I settled on one in a nearby church, in a good area, but thankfully at the last minute I double-checked their website.  The AA site had the meeting listed as open, which means that anyone can go- friends, relatives, anyone curious about the program.  The church's website showed that this was a closed meeting, which means only those that have a problem with alcohol are welcome at the meeting.  I did not want to be rude and go against the wishes of the other AA members, so I had to quickly find another meeting.  I found one that was held at a hospital.  My husband volunteered to go with me.  He'd never been to AA before and was curious.  He'd had a few family members that were alcoholics (and never sought help), so he had some interest of his own.

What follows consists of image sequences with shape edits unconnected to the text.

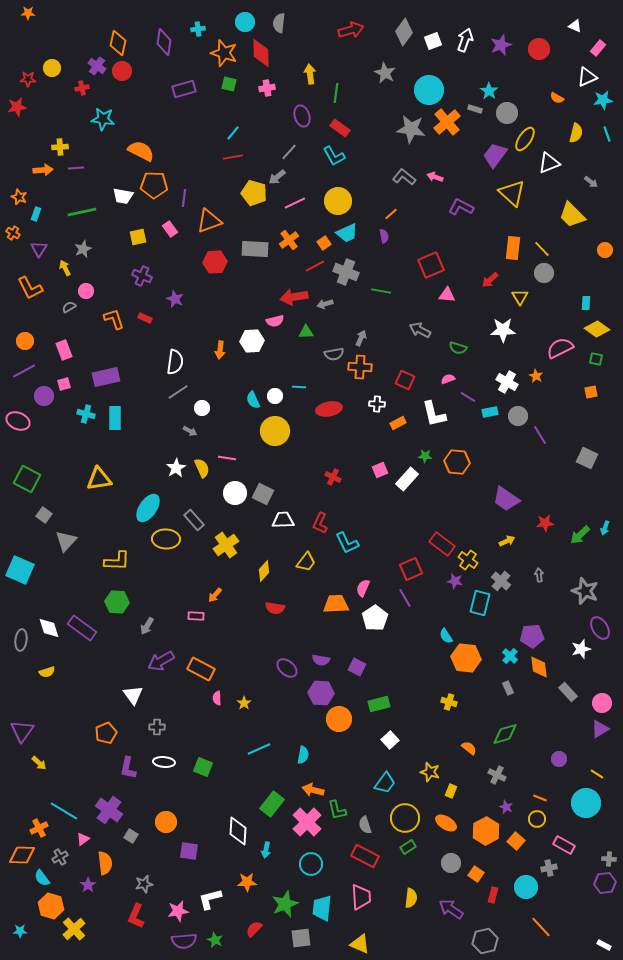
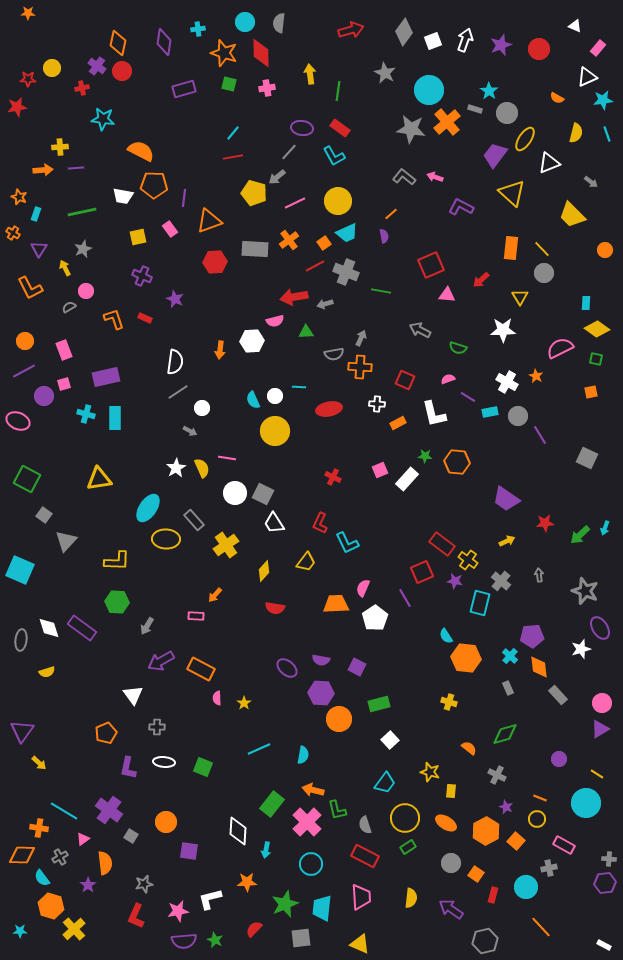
green line at (336, 93): moved 2 px right, 2 px up
purple ellipse at (302, 116): moved 12 px down; rotated 65 degrees counterclockwise
orange rectangle at (513, 248): moved 2 px left
red arrow at (490, 280): moved 9 px left
white trapezoid at (283, 520): moved 9 px left, 3 px down; rotated 120 degrees counterclockwise
red square at (411, 569): moved 11 px right, 3 px down
gray rectangle at (568, 692): moved 10 px left, 3 px down
yellow rectangle at (451, 791): rotated 16 degrees counterclockwise
orange cross at (39, 828): rotated 36 degrees clockwise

I honestly couldn't have picked a better meeting.  Not only was it a large crowd, but everyone was exceptionally friendly.  It's a shame that they only meet on Wednesdays because in another month, I have another obligation starting up that same night.

The meeting format, itself, was not unfamiliar.  There was the traditional Serenity Prayer and opening readings.  The host opened it up for a topic of discussion and the perfect topic was presented: How do you fight the 'blahs'?  My husband and I looked at each other- we'd been going through our own 'blahs' for about six months.  We have had a string of very bad luck in the past two years and we were succumbing to the 'blahs'.  Both of us were somewhat down between work, our home life, our recent marriage, and our social life.  We'd been wallowing in self-pity, disappointment, and general sadness for a while and it was ironic that this was to be the topic for the night. 

And what we heard did help us!  I was so happy about that- my husband even said maybe he should come more often since this was the cheapest therapy we could get.  The others talked about coming out of self-wallowing by doing something nice for someone else, getting up and moving, not holding everything in and talking with someone as means for getting out of the 'blahs'.  And my husband and I talked the entire ride home about how we could do things differently.  I really want to believe this was Divine Intervention; we really needed this.

So, my outlook- in a single evening- was changed.  I'm not going to say I believe every meeting will be as useful, but at least last night's was and maybe at least some of the future meetings will be, too.  Even if you're not an alcoholic, the issues they deal with are the same damned issues we all deal with and the only difference is how you deal with them.  In the case of an alcoholic, they want to turn to the bottle to avoid issues, so their added challenge is to find another means of working things out.  But we all have our own method of avoiding things- whether it's delaying facing the inevitable, pretending things don't exist, keeping ourselves so busy so there's no time to deal with issues, or just internalizing things.  We don't all turn to an intoxicating substance, but we're all dealing with same crap.

So, maybe, just maybe, I'll get something more out of this than just a means of getting through probation.  Here's to hoping!

The only bad thing, though, is that just before the host opened up the meeting for discussion, he said 'If you have something for me to sign, please send it up now'.  I looked at my husband and whispered, 'CRAP!  I'll bet I was supposed to bring something!'  So, now, tonight at my ADAPT meeting, I'm going to have to corner Ann, the counselor, and get her to tell me just what I have to do to prove I went to a meeting.  The only thing I have to show is that I picked up a new schedule.  Hopefully, she'll give me credit for this one- after all, if there was something I had to take with me to get signed, she failed to acknowledge this when I asked her about it in her office and in class last week.  CRAP!